What you are asked to do:
If a line in the entries contains the string "resultado", include that line in your answer.

Start of Records for this exercise

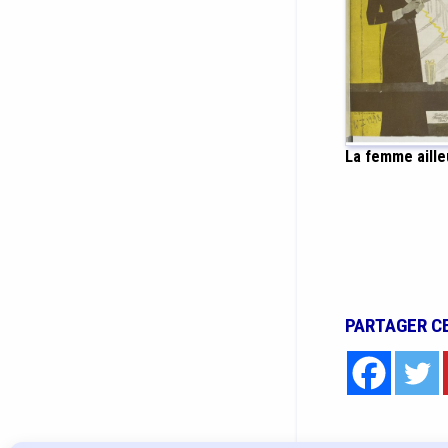
La femme aille
PARTAGER C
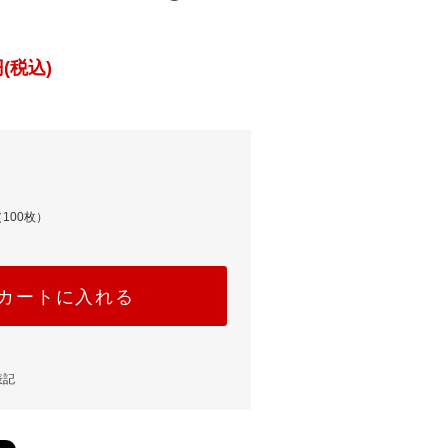
(税込)
100枚）
カートに入れる
表記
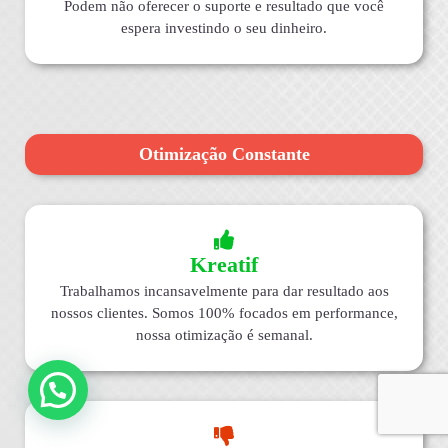
Podem não oferecer o suporte e resultado que você
espera investindo o seu dinheiro.
Otimização Constante
Kreatif
Trabalhamos incansavelmente para dar resultado aos
nossos clientes. Somos 100% focados em performance,
nossa otimização é semanal.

End of Records for this exercise

Output:
Podem não oferecer o suporte e resultado que você
Trabalhamos incansavelmente para dar resultado aos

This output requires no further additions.